そんな模索から生み出されたメディア、それはアルス・ノーヴァと透視画法。

二つのメディアに期待された役割は中世的「あるはずの世界」をルネサンス的現実、「あるがままの世界」に変容することにある。
新しいメディアは超越的な神が君臨する中世キリスト教社会に変わり、現実的、快楽的、人間中心的社会に素手で関わろうとするモノ。しかし、「はずの世界」が消えたわけではない。「あるがままの世界」の世界の上にいかに「あるはずの世界」を生みだすかがテーマだろう。つまり、虚構あるいはフィクションとしての建築をいかに作るかの方法がテーマ。

アルスノヴァは三位一体化した観念的な三拍子を自然歩行に近い二拍子の音楽として解放する。透視画法は画面の中に描かれる平行線は全て一点(焦点)に集まる、この一点を中心として描かれた世界にも秩序ある統一が存在することを明らかにした。そして画家・音楽家・建築家たちは、ギリシャ以来の哲学者のイデアや神学者の神に関わることなく、「あるはずの世界」を「あるがままの世界」の中に描き出すことが可能となった。つまり、メディアによる「神話」から「風景」への変容。

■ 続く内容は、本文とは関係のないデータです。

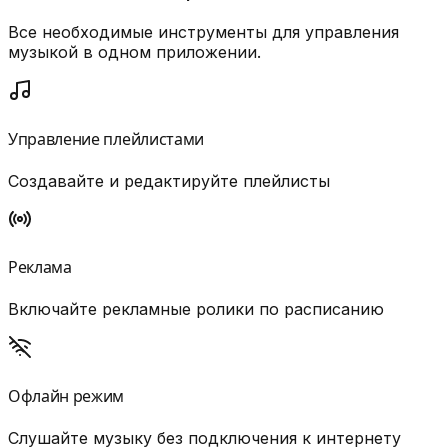
Все необходимые инструменты для управления
музыкой в одном приложении.
Управление плейлистами
Создавайте и редактируйте плейлисты
Реклама
Включайте рекламные ролики по расписанию
Офлайн режим
Слушайте музыку без подключения к интернету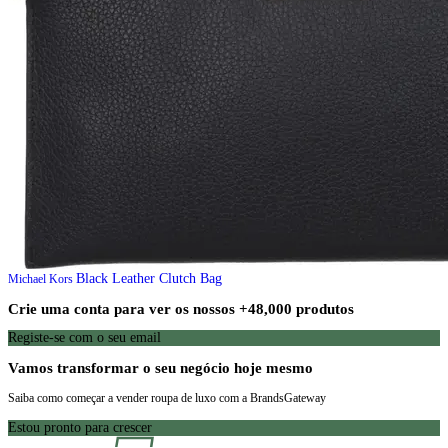
Black Leather Clutch Bag
Michael Kors
Crie uma conta para ver os nossos +48,000 produtos
Registe-se com o seu email
Vamos transformar o seu negócio hoje mesmo
Saiba como começar a vender roupa de luxo com a BrandsGateway
Estou pronto para crescer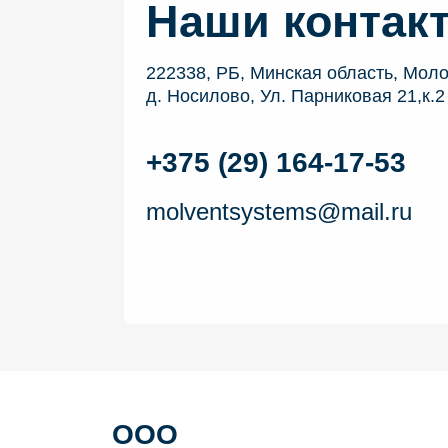
Наши контак
222338, РБ, Минская область, Моло
д. Носилово, Ул. Парниковая 21,к.2
+375 (29) 164-17-53
molventsystems@mail.ru
ООО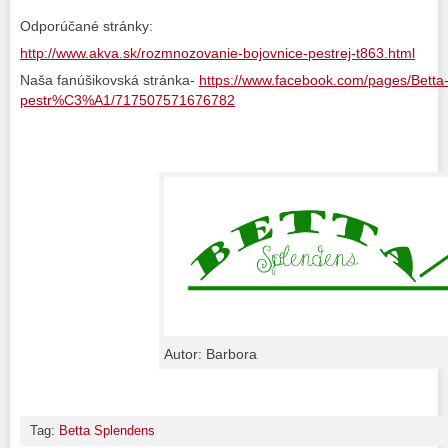
Odporúčané stránky:
http://www.akva.sk/rozmnozovanie-bojovnice-pestrej-t863.html
Naša fanúšikovská stránka-
https://www.facebook.com/pages/Betta
pestr%C3%A1/717507571676782
Autor: Barbora
Tag:
Betta Splendens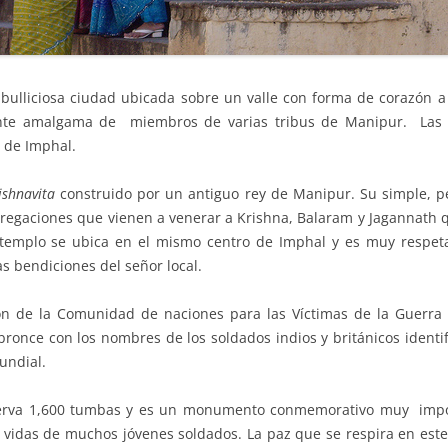
a bulliciosa ciudad ubicada sobre un valle con forma de corazón a
te amalgama de miembros de varias tribus de Manipur. Las pri
s de Imphal.
ishnavita
construido por un antiguo rey de Manipur. Su simple, pe
gregaciones que vienen a venerar a Krishna, Balaram y Jagannath q
e templo se ubica en el mismo centro de Imphal y es muy respet
as bendiciones del señor local.
ón de la Comunidad de naciones para las Víctimas de la Guerra
ronce con los nombres de los soldados indios y británicos identi
undial.
nserva 1,600 tumbas y es un monumento conmemorativo muy import
s vidas de muchos jóvenes soldados. La paz que se respira en este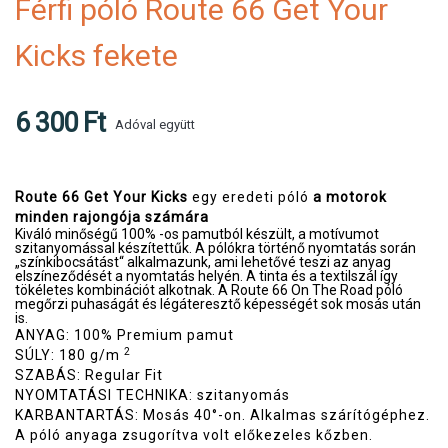
Férfi póló Route 66 Get Your
Kicks fekete
6 300 Ft
Adóval együtt
Route 66 Get Your Kicks
egy eredeti póló
a motorok
minden rajongója számára
Kiváló minőségű 100% -os pamutból készült, a motívumot
szitanyomással készítettűk. A pólókra történő nyomtatás során
„színkibocsátást“ alkalmazunk, ami lehetővé teszi az anyag
elszíneződését a nyomtatás helyén. A tinta és a textilszál így
tökéletes kombinációt alkotnak. A Route 66 On The Road póló
megőrzi puhaságát és légáteresztő képességét sok mosás után
is.
ANYAG: 100% Premium pamut
2
SÚLY: 180 g/m
SZABÁS: Regular Fit
NYOMTATÁSI TECHNIKA: szitanyomás
KARBANTARTÁS: Mosás 40°-on. Alkalmas szárítógéphez.
A póló anyaga zsugorítva volt előkezeles kőzben.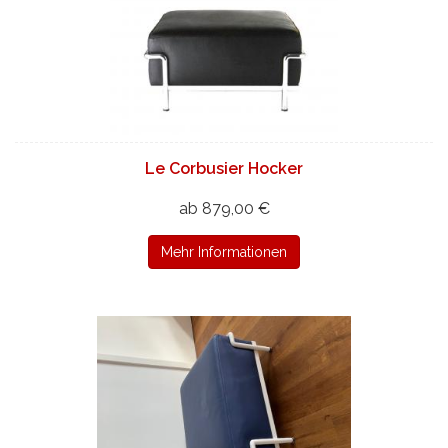
Le Corbusier Hocker
ab 879,00 €
Mehr Informationen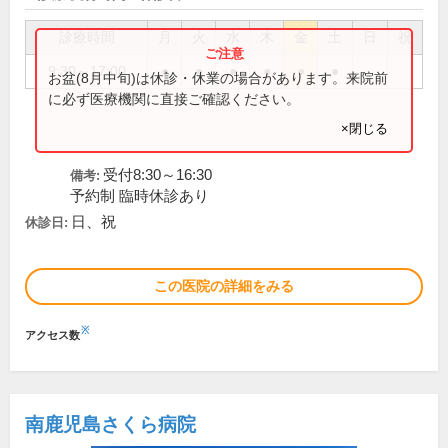
診療時間
月
火
水
木
金
土
日
祝
9:30～17:00
●
●
●
●
●
●
お盆(8月中旬)は休診・休業の場合があります。来院前
に必ず医療機関に直接ご確認ください。
×閉じる
受付8:30～16:30
備考:
予約制 臨時休診あり
日、祝
休診日:
この医院の詳細をみる
※
アクセス数
南鹿児島さくら病院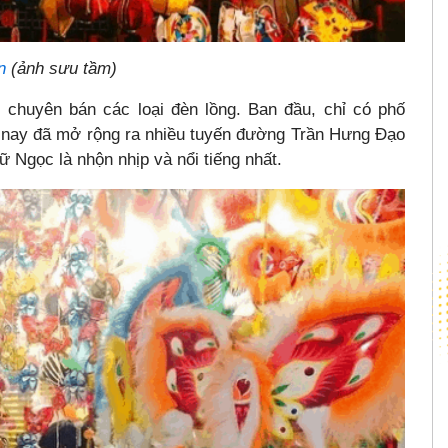
n
(ảnh sưu tầm)
 chuyên bán các loại đèn lồng. Ban đầu, chỉ có phố
n nay đã mở rộng ra nhiều tuyến đường Trần Hưng Đạo
 Ngọc là nhộn nhịp và nổi tiếng nhất.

新しいメディアの発見の驚きは現在の私たちの想像をはるかに超えている。透視画法は単に絵を描く為の手法ではない。神に支配されていた中世的世界を人間中心の世界に変容した。その発見は現代のコンピューターの発明にも似た新しい世界、アナザーワールドを切り開くもの。アナザーワールドとは、西欧的生き方に於いては欠くことの出来ない「生きるに確固足る世界」、その世界を「あるはずの世界」だけではなく「あるがままの世界」に有ることを示している。

ルネサンスの人々が透視画法に夢中になったのはこの一点にある。 人々はアナザーワールドを実際に「建築」を作ることなく、透視画法の中の建築的世界を描き出すことで、秩序ある世界の存在を実感している。つまり、絵画が建築に先行し、空間を表現することが可能となった。そして、絵画も音楽も教会(建築)の壁面や内陣から解放され、現実の世界に飛び立って行く。
建築家はもはや、かっての建築の持つ役割(諸芸術をインテグレートしているという役割)を失い、建築物や模型に頼ることなく、絵画によってのみ「建築」を生み出すことになる。もっと別の言い方をすれば、建築家の仕事は実際の建築を作ることではなく、作るべく建築のコンセプトを描くことがその役割。そして実際の建築はそのコンセプトに従い、職人たちの力によって建設される。つまり「建築」は物理的実体以前に、思考の経過を示すことがその重要な仕事。それはまた同時に、中世以来の学問への参加でもあった。ブルネレスキアルベルティ等ルネサンスの建築家はその役割を使命とし、自立したアナザーワールドの構築に専念する。